## Your assignment
For the data below, report only the number of lines containing the string "contracts".

[Page images and extracted text]
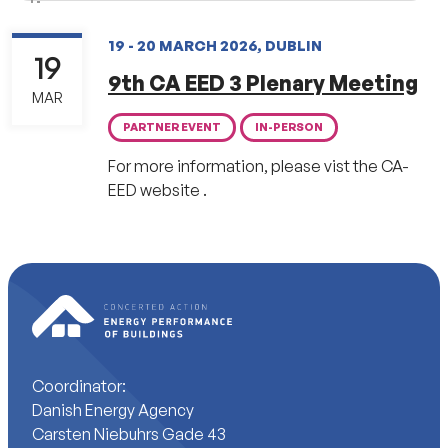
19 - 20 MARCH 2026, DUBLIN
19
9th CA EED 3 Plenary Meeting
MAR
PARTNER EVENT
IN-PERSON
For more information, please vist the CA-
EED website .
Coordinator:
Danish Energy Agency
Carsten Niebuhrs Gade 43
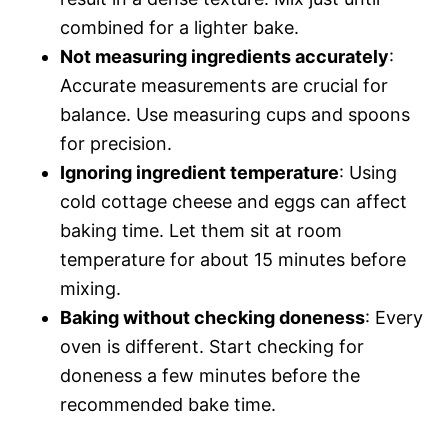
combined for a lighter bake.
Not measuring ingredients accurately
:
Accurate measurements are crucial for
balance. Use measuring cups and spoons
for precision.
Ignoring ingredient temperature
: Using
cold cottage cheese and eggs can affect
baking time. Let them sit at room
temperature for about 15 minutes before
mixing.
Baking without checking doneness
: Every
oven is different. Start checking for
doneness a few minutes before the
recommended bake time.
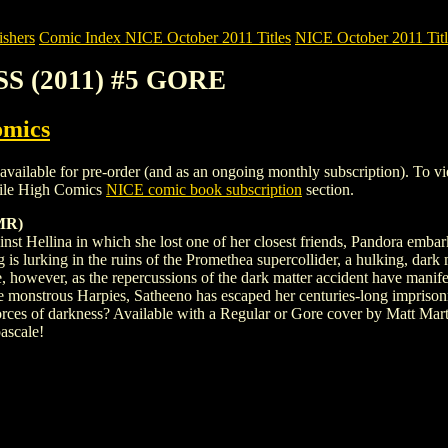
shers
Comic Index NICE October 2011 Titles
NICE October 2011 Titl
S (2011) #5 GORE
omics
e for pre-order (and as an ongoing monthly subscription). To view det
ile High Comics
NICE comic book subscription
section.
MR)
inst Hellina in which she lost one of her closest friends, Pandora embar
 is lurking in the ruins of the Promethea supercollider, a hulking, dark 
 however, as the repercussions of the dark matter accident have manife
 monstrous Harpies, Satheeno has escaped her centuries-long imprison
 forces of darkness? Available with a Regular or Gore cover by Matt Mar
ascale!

---

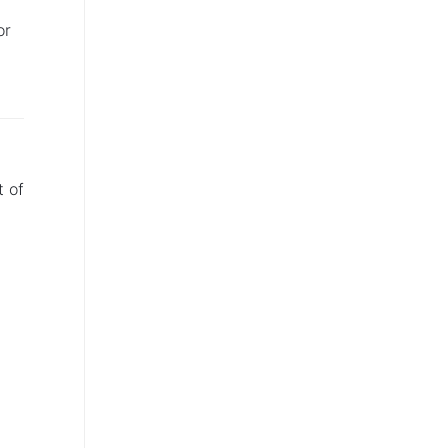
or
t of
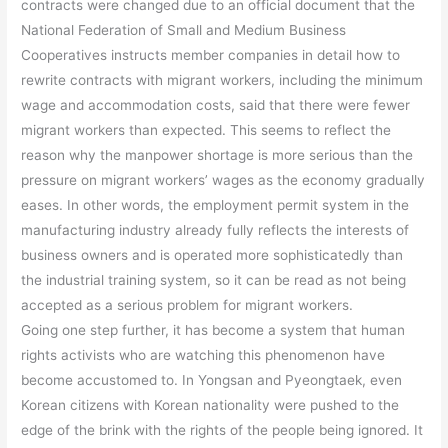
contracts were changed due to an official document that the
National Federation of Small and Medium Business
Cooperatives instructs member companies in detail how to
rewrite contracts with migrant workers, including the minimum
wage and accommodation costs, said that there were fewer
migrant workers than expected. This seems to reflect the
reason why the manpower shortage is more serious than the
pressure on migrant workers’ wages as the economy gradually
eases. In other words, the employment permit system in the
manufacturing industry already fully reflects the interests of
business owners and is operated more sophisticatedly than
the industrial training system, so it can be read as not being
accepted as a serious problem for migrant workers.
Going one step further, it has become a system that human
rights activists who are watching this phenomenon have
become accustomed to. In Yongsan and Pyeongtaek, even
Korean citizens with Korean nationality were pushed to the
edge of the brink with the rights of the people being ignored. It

## Result of the task
2